瑞穂さんがタオルで優しく顔を拭いてくれた。

「なぁんだ、嬉し泣きか。驚いたよ、美緒」

「ゴメン、泉美」

「それで、プレゼントは何なの? 花びらじゃないよね」

「朋ちゃんも気になる? 美緒ちゃん早く」

「もう、なっちゃんまで、そんなに急かさないでよ」

ブーゲンビリアの花びらを少し取り出すと綺麗な真っ白な二枚貝の貝殻がぴったりと合わさって2つ出てきた。

「瑞穂さん、この貝は何?」

「ヒレジャコみたい、シャコ貝だよ」

1つの貝を取り出して中を開けるとアジアンチックなシルバーの籠に入ってる鈴みたいなのが出てきた。

耳元で鳴らすとシャラーンって凄く澄んだ音色がした。

「バリ島のガムランボールね。ドリームボールとも言って『願いが叶う』とか『邪気を払う』って言われてて、岡谷が好きで携帯に付けてるでしょ」

「えっ、気づかなかったけど。それに赤い石がついてるよ」

「ルビーじゃない、美緒ちゃんの誕生石の」

「うわぁ、パパらしいや」

「うふふ、そうね」

そして二つ目の貝を開けて私はしばらく動けなくなってしまった。

「美緒、どうしたの?」

「ねぇ、大丈夫?」

「う、うん」

泉美となっちゃんが心配して声を掛けてきてくれた。

朋ちゃんが私が手に持ったまま開いた貝殻の中を覗き込んだ。

「何が入っているのかな? うわぁ! 凄い素敵じゃん、美緒」

「「見せて、見せて」」

泉美となっちゃんにせがまれて掌に載せて皆の前に差し出した。

「凄いね、朋。
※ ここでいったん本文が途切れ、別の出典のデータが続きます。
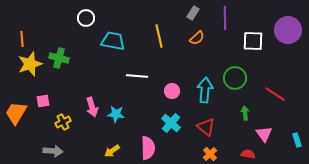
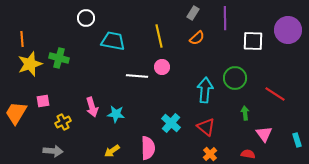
pink circle: moved 10 px left, 24 px up
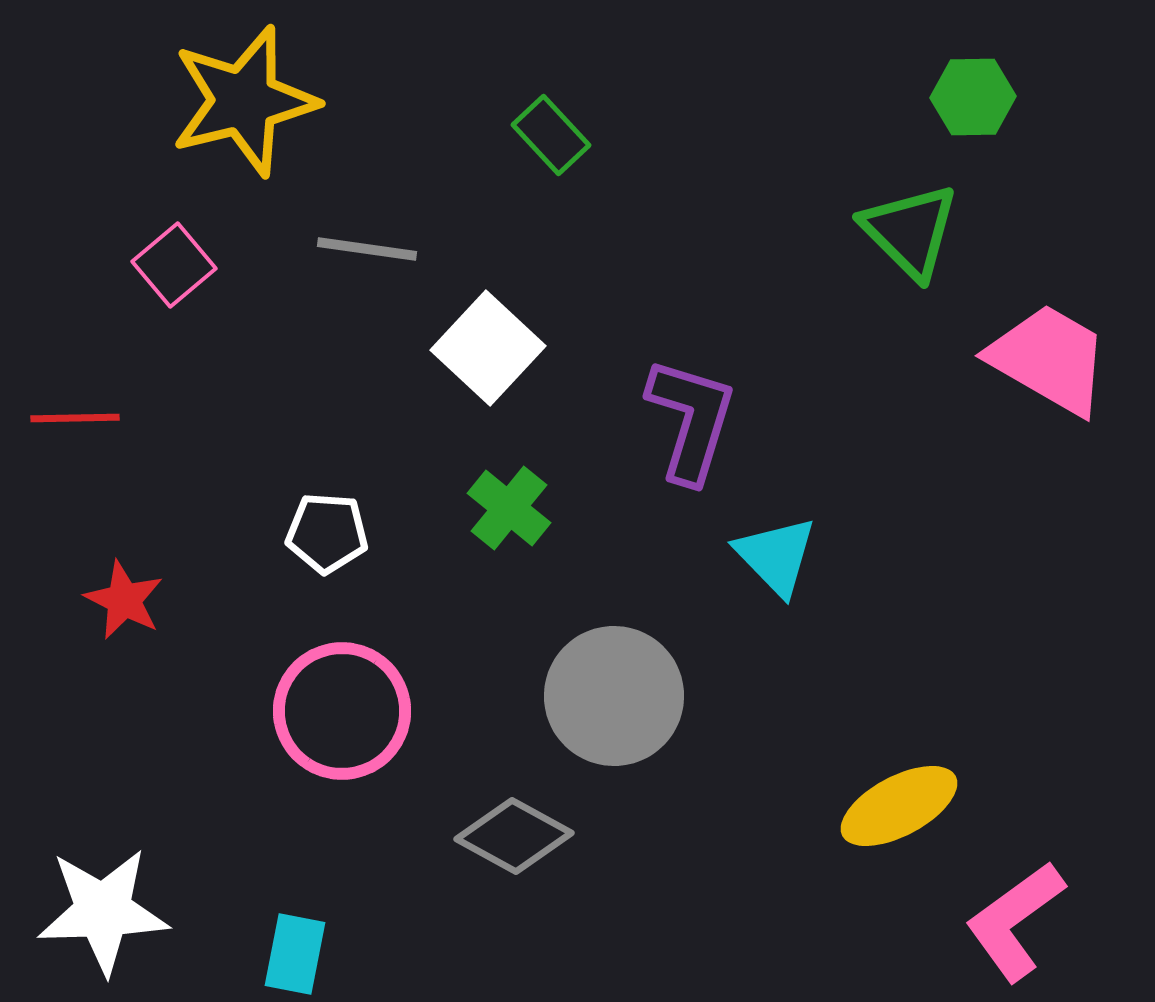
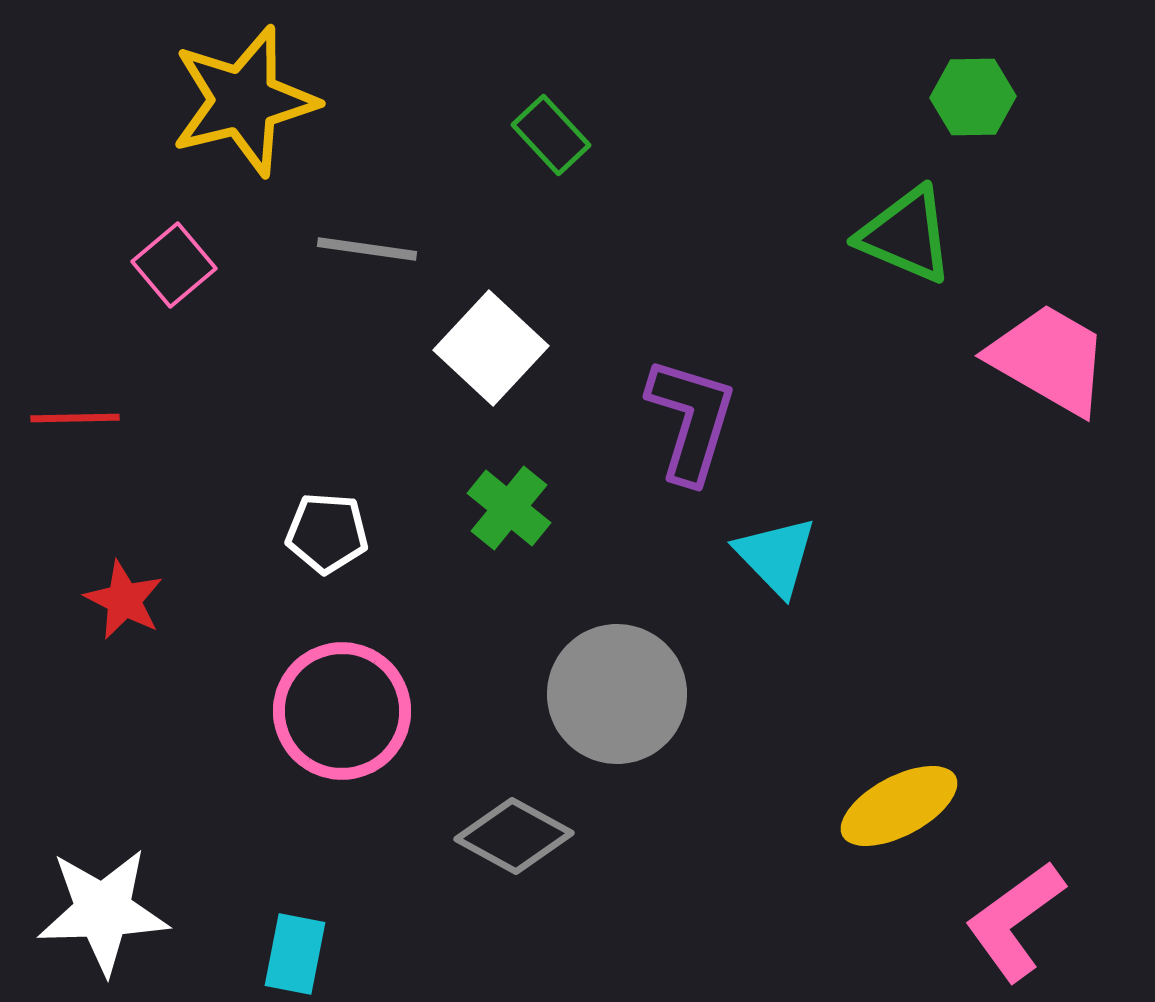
green triangle: moved 4 px left, 4 px down; rotated 22 degrees counterclockwise
white square: moved 3 px right
gray circle: moved 3 px right, 2 px up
ブルートパーズかな?」

「泉美、アクアマリンじゃない。まるで石垣の海みたいじゃない」

「上に付いてるのって、もしかしてダイアモンド?」

それはネックレスだった。

雫の形をした大粒のアクアマリンにダイアモンドが上にあしらわれていて、多分18Kのホワイトゴールドだと思うんだけど……

「瑞穂さん、こんな高そうな物。私……」

「貰っておきなさい、美緒ちゃん。岡谷の気持ちなんだから」

「でも……」

困って瑞穂さんの顔を見るとそんな風に言われてしまった。

「凄いね、美緒のパパって」

「えっ? 何が凄いの? 泉美」

「だって普通は中学生の子どもにこんな物くれないよ」

「でも、それが普通じゃん!」

「もう、美緒は何も判ってないなぁ」

「朋ちゃんまで」

「あのね、美緒ちゃん。美緒ちゃんのパパは美緒ちゃんを子ども扱いしない人だって言う事だよ」

「えっ……」

「ナツの言うとおり。美緒はまだ大人じゃないけれど1人の人間として見てくれてるんじゃないの?」

「朋ちゃん、それって」

「良かったね」

「うん!」

それから、いっぱいお喋りをした瑞穂さんの子どもの事やパパの事、そしてもう直ぐやってくる夏休みの事を。


石垣島に来て私の人生が大きく変ったんだと思う。

だって東京にも友達は居たけれどこんなに楽しい時間を共有した事なんて無かったから。

それに今までで一番素敵な誕生日を迎えられた事が凄く嬉しかった。

これも全部パパのお陰なんだと思う、だって私を受け入れてくれなかったらこんなに素敵な時間を過ごせなかったんだから。